• The data:
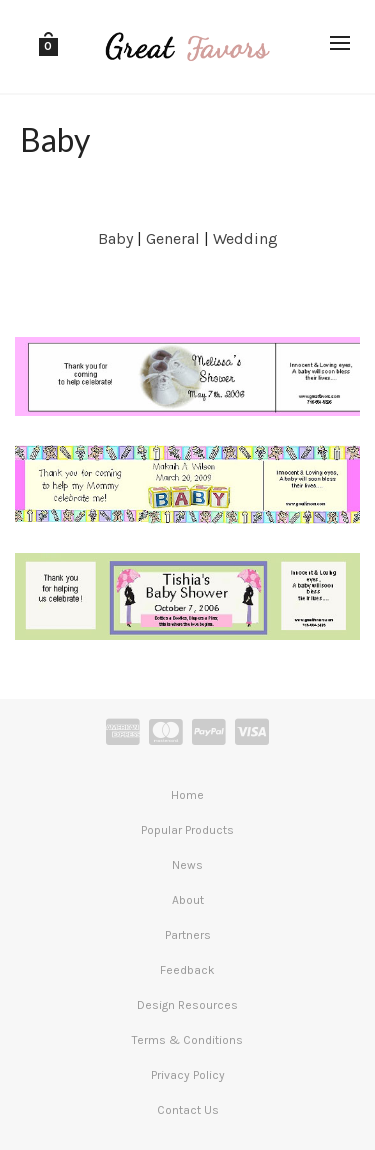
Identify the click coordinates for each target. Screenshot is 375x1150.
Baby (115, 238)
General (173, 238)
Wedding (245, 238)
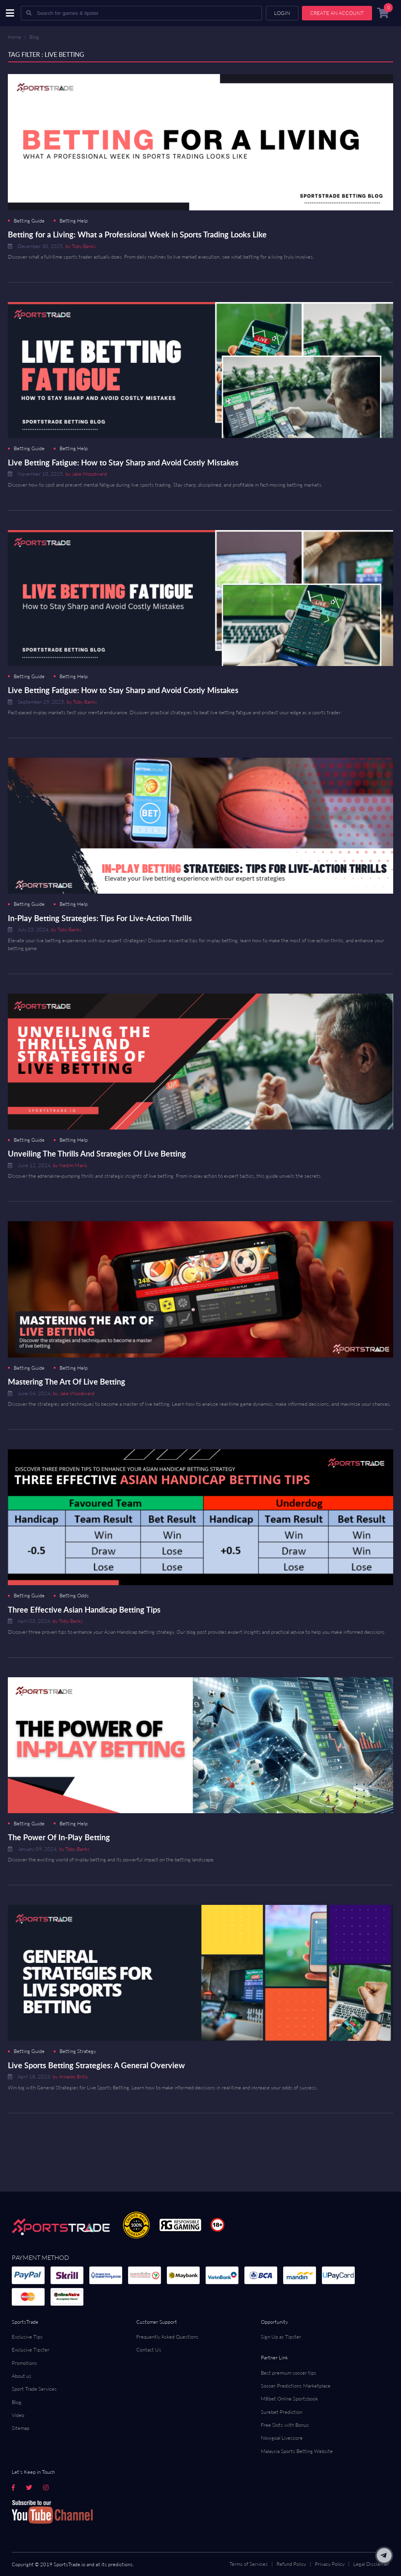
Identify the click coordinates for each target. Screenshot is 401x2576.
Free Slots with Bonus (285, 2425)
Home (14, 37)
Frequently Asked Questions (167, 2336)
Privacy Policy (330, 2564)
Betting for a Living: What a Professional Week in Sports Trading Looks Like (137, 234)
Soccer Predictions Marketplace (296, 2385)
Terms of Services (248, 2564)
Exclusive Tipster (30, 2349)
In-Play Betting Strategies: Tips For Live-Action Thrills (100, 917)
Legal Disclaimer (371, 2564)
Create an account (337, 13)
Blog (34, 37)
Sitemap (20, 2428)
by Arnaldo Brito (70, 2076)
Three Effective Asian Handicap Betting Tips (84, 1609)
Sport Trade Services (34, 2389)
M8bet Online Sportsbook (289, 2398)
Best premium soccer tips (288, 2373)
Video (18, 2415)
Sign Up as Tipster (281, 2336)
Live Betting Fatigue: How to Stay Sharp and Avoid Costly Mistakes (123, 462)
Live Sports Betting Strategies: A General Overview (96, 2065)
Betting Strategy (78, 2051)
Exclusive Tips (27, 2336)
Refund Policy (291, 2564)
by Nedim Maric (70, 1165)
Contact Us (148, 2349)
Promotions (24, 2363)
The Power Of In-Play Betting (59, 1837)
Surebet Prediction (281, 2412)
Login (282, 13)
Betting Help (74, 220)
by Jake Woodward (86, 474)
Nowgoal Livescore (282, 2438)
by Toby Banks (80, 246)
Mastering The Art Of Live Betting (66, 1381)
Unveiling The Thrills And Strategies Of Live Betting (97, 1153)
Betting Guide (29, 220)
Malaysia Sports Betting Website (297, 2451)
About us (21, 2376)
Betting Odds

* * *

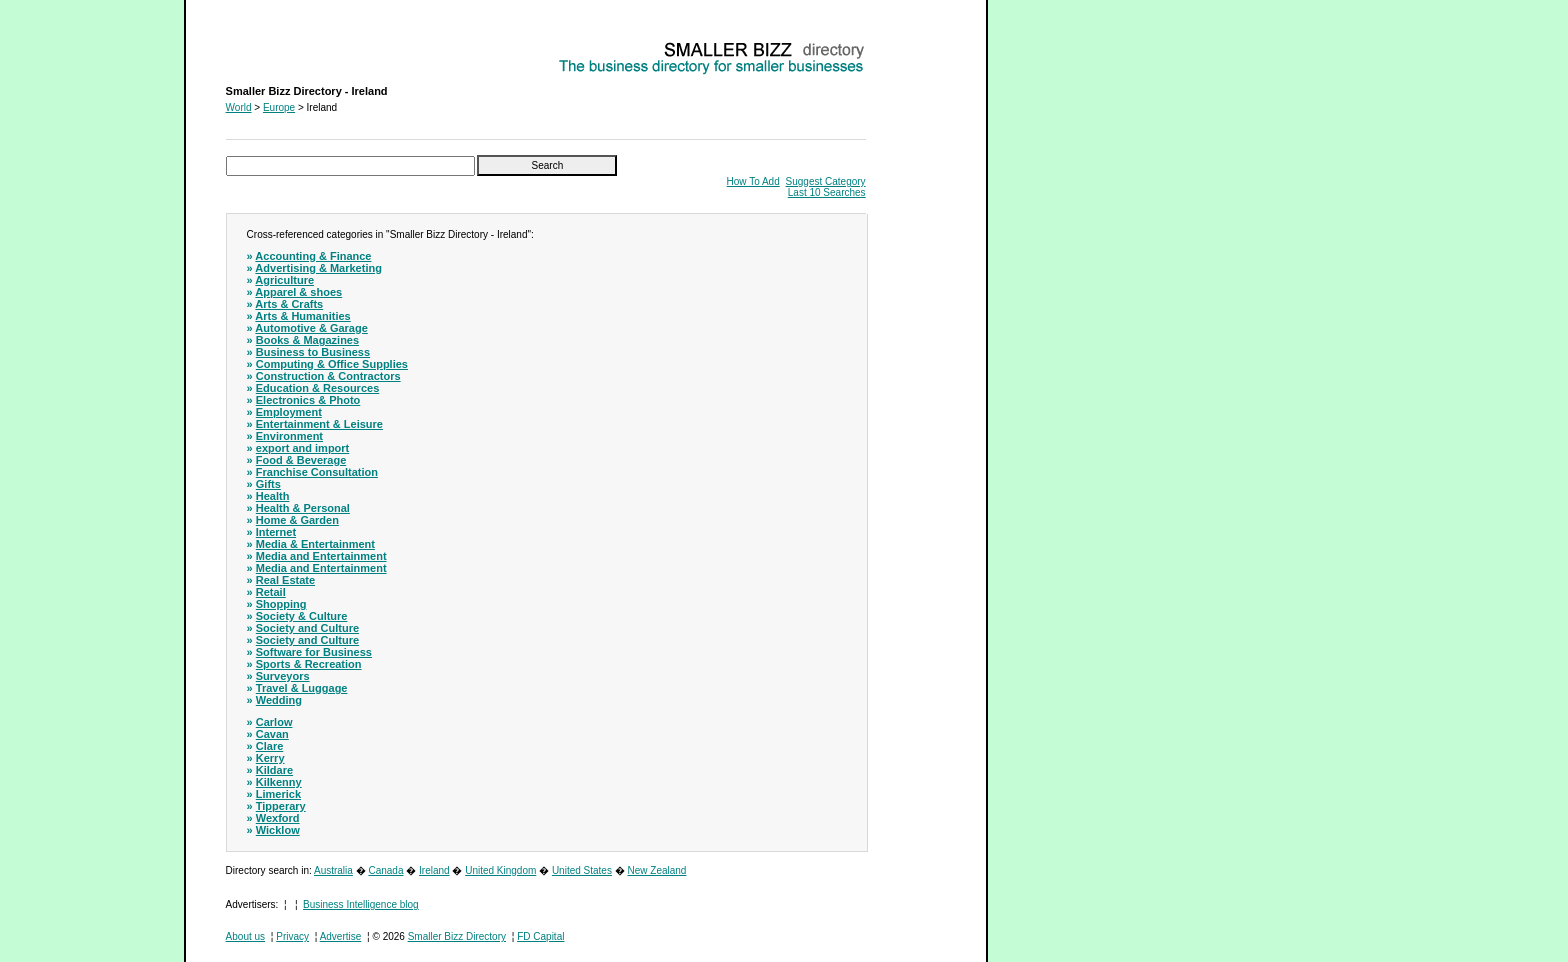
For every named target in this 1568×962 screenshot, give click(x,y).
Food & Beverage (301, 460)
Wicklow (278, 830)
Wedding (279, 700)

• Problem statement: Skipping every picture, transcribe exactly the lines above from the one containing "Screenshot is 375x1150." through the one containing "Betting Odds", both included.

• Task answer:
Identify the click coordinates for each target. Screenshot is 375x1150.
Baby (115, 238)
General (173, 238)
Wedding (245, 238)
Identify the click coordinates for each target. Screenshot is 401x2576.
Free Slots with Bonus (285, 2425)
Home (14, 37)
Frequently Asked Questions (167, 2336)
Privacy Policy (330, 2564)
Betting for a Living: What a Professional Week in Sports Trading Looks Like (137, 234)
Soccer Predictions Marketplace (296, 2385)
Terms of Services (248, 2564)
Exclusive Tipster (30, 2349)
In-Play Betting Strategies: Tips For Live-Action Thrills (100, 917)
Legal Disclaimer (371, 2564)
Create an account (337, 13)
Blog (34, 37)
Sitemap (20, 2428)
by Arnaldo Brito (70, 2076)
Three Effective Asian Handicap Betting Tips (84, 1609)
Sport Trade Services (34, 2389)
M8bet Online Sportsbook (289, 2398)
Best premium soccer tips (288, 2373)
Video (18, 2415)
Sign Up as Tipster (281, 2336)
Live Betting Fatigue: How to Stay Sharp and Avoid Costly Mistakes (123, 462)
Live Sports Betting Strategies: A General Overview (96, 2065)
Betting Strategy (78, 2051)
Exclusive Tips (27, 2336)
Refund Policy (291, 2564)
by Nedim Maric (70, 1165)
Contact Us (148, 2349)
Promotions (24, 2363)
The Power Of In-Play Betting (59, 1837)
Surebet Prediction (281, 2412)
Login (282, 13)
Betting Help (74, 220)
by Jake Woodward (86, 474)
Nowgoal Livescore (282, 2438)
by Toby Banks (80, 246)
Mastering The Art Of Live Betting (66, 1381)
Unveiling The Thrills And Strategies Of Live Betting (97, 1153)
Betting Guide (29, 220)
Malaysia Sports Betting Website (297, 2451)
About us (21, 2376)
Betting Odds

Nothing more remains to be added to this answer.